DATA PROVIDED: Begin
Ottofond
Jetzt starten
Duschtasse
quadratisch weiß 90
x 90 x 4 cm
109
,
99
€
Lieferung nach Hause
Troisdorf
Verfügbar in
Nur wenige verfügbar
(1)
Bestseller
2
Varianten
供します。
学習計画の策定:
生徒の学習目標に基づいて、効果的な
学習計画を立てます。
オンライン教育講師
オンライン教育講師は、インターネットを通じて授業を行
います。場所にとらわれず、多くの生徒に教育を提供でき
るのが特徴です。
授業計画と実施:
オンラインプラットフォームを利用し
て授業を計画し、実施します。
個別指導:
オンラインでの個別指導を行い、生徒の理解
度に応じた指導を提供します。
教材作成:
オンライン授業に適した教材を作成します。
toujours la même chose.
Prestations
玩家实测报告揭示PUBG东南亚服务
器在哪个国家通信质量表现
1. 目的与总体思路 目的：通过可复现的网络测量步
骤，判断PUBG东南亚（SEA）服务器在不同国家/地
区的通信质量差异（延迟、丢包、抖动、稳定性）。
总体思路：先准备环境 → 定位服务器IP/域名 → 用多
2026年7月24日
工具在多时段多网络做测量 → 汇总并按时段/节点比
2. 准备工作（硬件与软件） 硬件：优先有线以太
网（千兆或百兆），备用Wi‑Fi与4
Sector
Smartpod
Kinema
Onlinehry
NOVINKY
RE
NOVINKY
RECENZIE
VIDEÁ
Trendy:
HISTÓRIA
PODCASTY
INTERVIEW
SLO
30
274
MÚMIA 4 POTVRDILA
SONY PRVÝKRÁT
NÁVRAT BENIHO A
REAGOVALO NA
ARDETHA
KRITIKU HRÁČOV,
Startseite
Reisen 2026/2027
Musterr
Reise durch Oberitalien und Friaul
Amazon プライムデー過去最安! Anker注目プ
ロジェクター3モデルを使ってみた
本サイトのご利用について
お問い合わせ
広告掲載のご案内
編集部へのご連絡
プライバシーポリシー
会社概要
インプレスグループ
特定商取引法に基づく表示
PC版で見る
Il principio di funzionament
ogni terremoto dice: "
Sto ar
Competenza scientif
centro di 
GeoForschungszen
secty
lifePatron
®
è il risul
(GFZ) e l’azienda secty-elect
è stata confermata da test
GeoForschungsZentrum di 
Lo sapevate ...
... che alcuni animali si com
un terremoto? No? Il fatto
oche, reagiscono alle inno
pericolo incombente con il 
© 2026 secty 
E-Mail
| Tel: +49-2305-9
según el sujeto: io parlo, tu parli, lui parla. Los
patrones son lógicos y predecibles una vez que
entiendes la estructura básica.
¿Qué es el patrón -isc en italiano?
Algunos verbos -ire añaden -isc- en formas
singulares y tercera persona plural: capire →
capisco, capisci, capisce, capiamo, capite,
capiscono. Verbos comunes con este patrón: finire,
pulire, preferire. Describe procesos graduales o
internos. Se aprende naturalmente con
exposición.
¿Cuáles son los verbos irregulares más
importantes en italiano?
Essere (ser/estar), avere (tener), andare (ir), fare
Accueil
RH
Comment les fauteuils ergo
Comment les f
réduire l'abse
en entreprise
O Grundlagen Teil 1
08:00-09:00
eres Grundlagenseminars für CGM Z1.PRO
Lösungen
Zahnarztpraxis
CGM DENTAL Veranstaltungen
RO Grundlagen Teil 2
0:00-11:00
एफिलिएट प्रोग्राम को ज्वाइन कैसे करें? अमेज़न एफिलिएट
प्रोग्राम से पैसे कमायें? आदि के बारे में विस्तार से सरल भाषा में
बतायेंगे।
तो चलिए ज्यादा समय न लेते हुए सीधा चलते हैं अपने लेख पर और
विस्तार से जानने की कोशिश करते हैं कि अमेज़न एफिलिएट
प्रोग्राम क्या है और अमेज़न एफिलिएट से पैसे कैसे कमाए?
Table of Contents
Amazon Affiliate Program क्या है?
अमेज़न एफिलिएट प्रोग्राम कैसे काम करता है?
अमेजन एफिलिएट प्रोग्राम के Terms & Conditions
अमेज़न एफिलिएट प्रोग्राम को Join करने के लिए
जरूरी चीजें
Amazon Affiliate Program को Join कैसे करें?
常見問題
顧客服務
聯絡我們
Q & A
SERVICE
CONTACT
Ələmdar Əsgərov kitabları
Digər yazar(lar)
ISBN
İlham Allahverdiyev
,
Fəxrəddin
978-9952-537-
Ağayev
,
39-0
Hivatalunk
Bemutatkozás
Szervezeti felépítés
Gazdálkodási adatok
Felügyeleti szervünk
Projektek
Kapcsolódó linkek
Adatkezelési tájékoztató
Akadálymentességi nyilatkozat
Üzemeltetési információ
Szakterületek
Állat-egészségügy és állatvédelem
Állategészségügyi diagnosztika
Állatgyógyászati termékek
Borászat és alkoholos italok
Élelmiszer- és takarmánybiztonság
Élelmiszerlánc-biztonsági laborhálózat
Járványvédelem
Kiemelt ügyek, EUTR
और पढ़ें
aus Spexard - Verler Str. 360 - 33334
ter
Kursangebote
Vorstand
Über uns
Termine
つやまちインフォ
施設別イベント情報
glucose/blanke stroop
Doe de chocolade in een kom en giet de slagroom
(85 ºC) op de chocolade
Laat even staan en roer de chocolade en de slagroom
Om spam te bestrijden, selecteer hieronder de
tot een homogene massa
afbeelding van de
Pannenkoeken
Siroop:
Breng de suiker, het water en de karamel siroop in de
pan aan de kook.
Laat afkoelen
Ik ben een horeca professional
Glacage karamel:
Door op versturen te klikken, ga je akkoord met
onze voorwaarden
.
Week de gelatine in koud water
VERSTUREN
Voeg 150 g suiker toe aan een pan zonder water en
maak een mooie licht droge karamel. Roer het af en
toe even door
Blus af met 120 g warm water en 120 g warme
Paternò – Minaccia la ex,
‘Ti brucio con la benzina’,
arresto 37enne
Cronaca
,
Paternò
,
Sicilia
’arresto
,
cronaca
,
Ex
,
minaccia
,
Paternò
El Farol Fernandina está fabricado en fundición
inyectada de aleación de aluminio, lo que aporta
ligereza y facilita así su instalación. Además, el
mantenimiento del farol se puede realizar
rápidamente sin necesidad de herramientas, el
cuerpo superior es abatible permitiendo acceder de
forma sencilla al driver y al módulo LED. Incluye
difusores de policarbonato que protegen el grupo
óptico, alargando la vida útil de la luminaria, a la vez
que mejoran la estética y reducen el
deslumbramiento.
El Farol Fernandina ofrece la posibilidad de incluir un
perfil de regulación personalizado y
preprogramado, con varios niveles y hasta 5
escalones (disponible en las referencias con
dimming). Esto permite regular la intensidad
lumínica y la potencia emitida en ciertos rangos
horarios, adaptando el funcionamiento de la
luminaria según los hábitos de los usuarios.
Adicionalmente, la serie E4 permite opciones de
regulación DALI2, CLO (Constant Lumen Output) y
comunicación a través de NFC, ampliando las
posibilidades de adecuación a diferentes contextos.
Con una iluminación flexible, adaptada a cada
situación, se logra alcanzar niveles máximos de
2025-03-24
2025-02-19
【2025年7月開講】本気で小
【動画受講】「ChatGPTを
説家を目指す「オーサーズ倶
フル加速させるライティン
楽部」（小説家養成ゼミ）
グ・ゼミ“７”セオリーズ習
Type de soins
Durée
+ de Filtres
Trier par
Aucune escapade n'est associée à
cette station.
DATA PROVIDED: End
- WHAT THE TASK ASKS: Scan the records above for the lines holding "Door op versturen" and "inyectada de aleación". Transcribe those two and every line between them word for word, and no others.

- SOLUTION TO THIS EXERCISE:
Door op versturen te klikken, ga je akkoord met
onze voorwaarden
.
Week de gelatine in koud water
VERSTUREN
Voeg 150 g suiker toe aan een pan zonder water en
maak een mooie licht droge karamel. Roer het af en
toe even door
Blus af met 120 g warm water en 120 g warme
Paternò – Minaccia la ex,
‘Ti brucio con la benzina’,
arresto 37enne
Cronaca
,
Paternò
,
Sicilia
’arresto
,
cronaca
,
Ex
,
minaccia
,
Paternò
El Farol Fernandina está fabricado en fundición
inyectada de aleación de aluminio, lo que aporta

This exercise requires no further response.